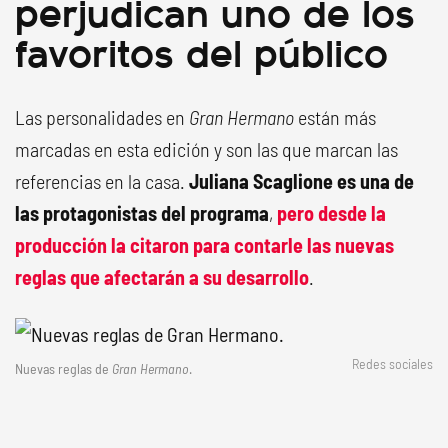
perjudican uno de los
favoritos del público
Las personalidades en
Gran Hermano
están más
marcadas en esta edición y son las que marcan las
referencias en la casa.
Juliana Scaglione es una de
las protagonistas del programa
,
pero desde la
producción la citaron para contarle las nuevas
reglas que afectarán a su desarrollo
.
Redes sociales
Nuevas reglas de
Gran Hermano
.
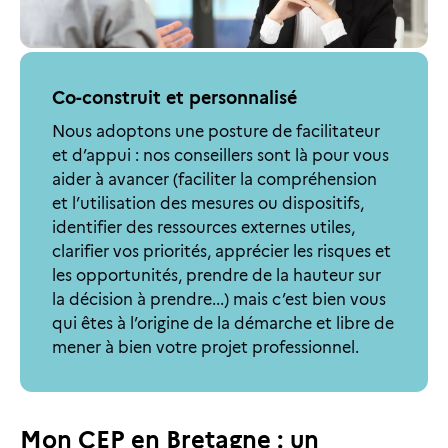
Co-construit et personnalisé
Nous adoptons une posture de facilitateur
et d’appui : nos conseillers sont là pour vous
aider à avancer (faciliter la compréhension
et l’utilisation des mesures ou dispositifs,
identifier des ressources externes utiles,
clarifier vos priorités, apprécier les risques et
les opportunités, prendre de la hauteur sur
la décision à prendre...) mais c’est bien vous
qui êtes à l’origine de la démarche et libre de
mener à bien votre projet professionnel.
Mon CEP en Bretagne : un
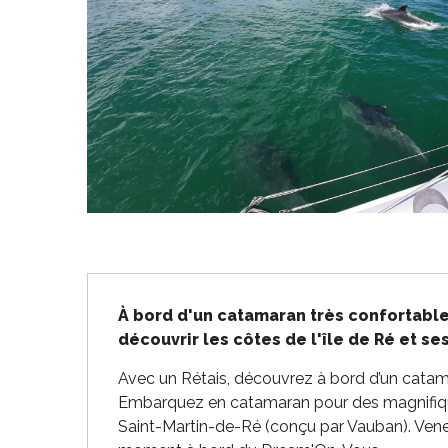
-en-Ré
Bois-Plage-en-
nt-Clément-
aleines
Description
Couarde-sur-
À bord d'un catamaran très confortable
découvrir les côtes de l'île de Ré et se
Flotte
Avec un Rétais, découvrez à bord d’un catamara
 Portes-en-Ré
Embarquez en catamaran pour des magnifiqu
x
Saint-Martin-de-Ré (conçu par Vauban). Venez
edoux-Plage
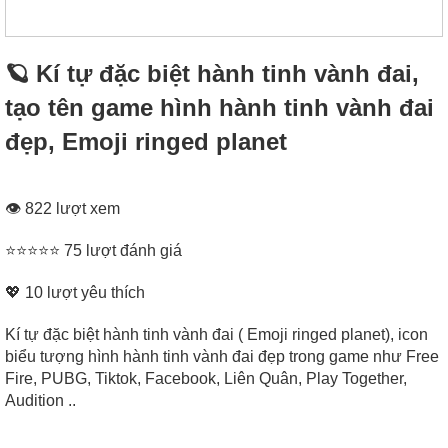
🪐 Kí tự đặc biệt hành tinh vành đai,
tạo tên game hình hành tinh vành đai
đẹp, Emoji ringed planet
👁 822 lượt xem
⭐⭐⭐⭐⭐ 75 lượt đánh giá
💖
10
lượt yêu thích
Kí tự đặc biệt hành tinh vành đai ( Emoji ringed planet), icon
biểu tượng hình hành tinh vành đai đẹp trong game như Free
Fire, PUBG, Tiktok, Facebook, Liên Quân, Play Together,
Audition ..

==========

** WHAT YOU SHOULD DO **
Print out all the material above exactly as it appears, omitting the images.

** ANSWER BOX **
perjudican uno de los
favoritos del público
Las personalidades en
Gran Hermano
están más
marcadas en esta edición y son las que marcan las
referencias en la casa.
Juliana Scaglione es una de
las protagonistas del programa
,
pero desde la
producción la citaron para contarle las nuevas
reglas que afectarán a su desarrollo
.
Redes sociales
Nuevas reglas de
Gran Hermano
.
Co-construit et personnalisé
Nous adoptons une posture de facilitateur
et d’appui : nos conseillers sont là pour vous
aider à avancer (faciliter la compréhension
et l’utilisation des mesures ou dispositifs,
identifier des ressources externes utiles,
clarifier vos priorités, apprécier les risques et
les opportunités, prendre de la hauteur sur
la décision à prendre...) mais c’est bien vous
qui êtes à l’origine de la démarche et libre de
mener à bien votre projet professionnel.
Mon CEP en Bretagne : un
-en-Ré
Bois-Plage-en-
nt-Clément-
aleines
Description
Couarde-sur-
À bord d'un catamaran très confortable
découvrir les côtes de l'île de Ré et se
Flotte
Avec un Rétais, découvrez à bord d’un catamara
 Portes-en-Ré
Embarquez en catamaran pour des magnifiqu
x
Saint-Martin-de-Ré (conçu par Vauban). Venez
edoux-Plage
🪐 Kí tự đặc biệt hành tinh vành đai,
tạo tên game hình hành tinh vành đai
đẹp, Emoji ringed planet
👁 822 lượt xem
⭐⭐⭐⭐⭐ 75 lượt đánh giá
💖
10
lượt yêu thích
Kí tự đặc biệt hành tinh vành đai ( Emoji ringed planet), icon
biểu tượng hình hành tinh vành đai đẹp trong game như Free
Fire, PUBG, Tiktok, Facebook, Liên Quân, Play Together,
Audition ..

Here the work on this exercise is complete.